@tantainnovative/ndpr-toolkit ships compliance infrastructure that handles data-subject PII for Nigerian organisations. Security reports take priority — please report responsibly.

A 4.0 release is planned; once it ships, only 4.x and the immediately prior 3.x minor will receive security fixes.

Do not open a public issue. Instead:

1. Email security@tantainnovative.com with a short description.
2. Include: affected version(s), reproduction steps, the suspected impact, and (optionally) a proof-of-concept.
3. We will acknowledge within 72 hours (NDPA Section 40 deadline for our own breach reporting feeds the cadence we hold ourselves to).
4. A fix + advisory will be coordinated with you before public disclosure.

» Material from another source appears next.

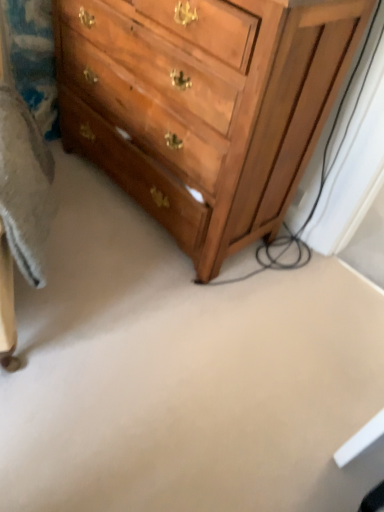 Find the location of a particular element. vacant area that is in front of wooden chest of drawers at upper right is located at coordinates (156, 326).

Typical timelines:
   • Patch: shipped within 7 days for critical, 14 days for high, 30 days for medium / low.
   • Public advisory: 7-day window after the fix lands on npm so consumers have time to upgrade.

GitHub Security Advisories are the preferred channel once we've triaged — file a private advisory at https://github.com/mr-tanta/ndpr-toolkit/security/advisories/new.

• Anything in the published @tantainnovative/ndpr-toolkit npm package.
• The reference DSR backend at examples/dsr-backend-reference/ (issues that consumers would inherit by copying it as a starting point).
• The docs site if the bug leaks PII or facilitates a CSRF / XSS against visitors.

• Bugs in apps that import the toolkit (we'll happily forward to the right team, but they're not our CVE to file).
• Issues that require physical access or social engineering of the maintainer.
• Dependency vulnerabilities for which an upstream patch already exists and the toolkit's pnpm-lock.yaml resolves to a safe version — file a regular issue or PR.

If your report leads to an advisory we'll credit you (under whatever name or handle you prefer) in the advisory and the next CHANGELOG entry.